5 – M2L2 05 Handling Outliers In Raw Data V3

So, what do you do when you find outliers and raw price data? Well, although at least large institutions, co- traders usually have a team of people to clean data for them. They may run into situations where they need results fast. The easiest and quickest way to determine if the extreme value is real, or fill in a missing data point is to cross check with another data source. If it’s a one off point, you can remove or replace it with data from a secondary source manually. You might think of replacing these data with some mean of the surrounding data. This is not done often because it risks incorporating information from the future into those days data. Inaccuracy due to the use of information that would not have been known or available during the period being analyzed is called Lookahead Bias.
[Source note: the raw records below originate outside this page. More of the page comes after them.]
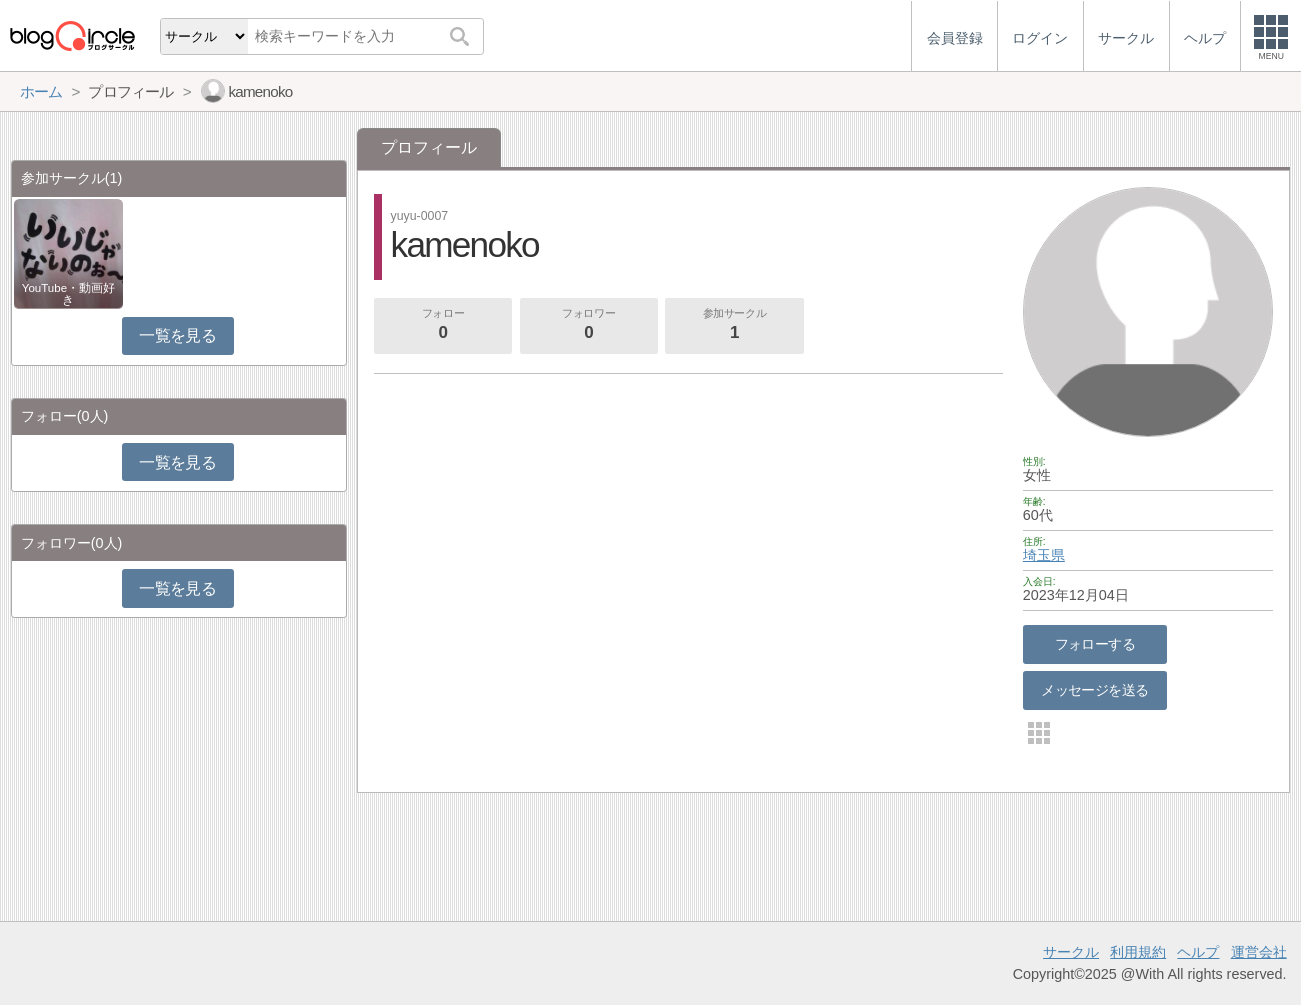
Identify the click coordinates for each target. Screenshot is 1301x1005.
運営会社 (1259, 952)
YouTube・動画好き (68, 294)
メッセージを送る (1094, 690)
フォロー (443, 326)
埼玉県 (1044, 555)
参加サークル (735, 326)
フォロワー (589, 326)
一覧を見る (177, 335)
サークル (1071, 952)
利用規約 (1138, 952)
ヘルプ (1198, 952)
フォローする (1095, 644)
Think about it. If you were trying to fill in that missing datum by averaging data from the surrounding days on the day for which the datum is missing, you wouldn’t be able to because you wouldn’t know what the price would be in the future. Lookahead bias is a bias because using unknowable data from the future will consistently make your results look better. The main problem with using future data in signal research is that any kind of strategy based on that research would be impossible to execute. One common mistake is to use closing prices of the current day or a future date to calculate the trading signal for the same day. But of course, a strategy that says to make a trade during the day based on a closing price for that same day would be impossible to implement. It may not seem to make much of a difference in cases where you were using the data for some kind of historical analysis, but to be safe, it makes sense to simply substitute a missing closing price with the previous closing price during signal research. However, keep in mind that it is recommended to keep the missing data during back testing because they may represent a real non-tradable event. For example, stock A may not have traded for a day and thus it’s closing price would have been missing. In your back test your data should reflect this and your strategy should not attempt to place trades on stock a during that day.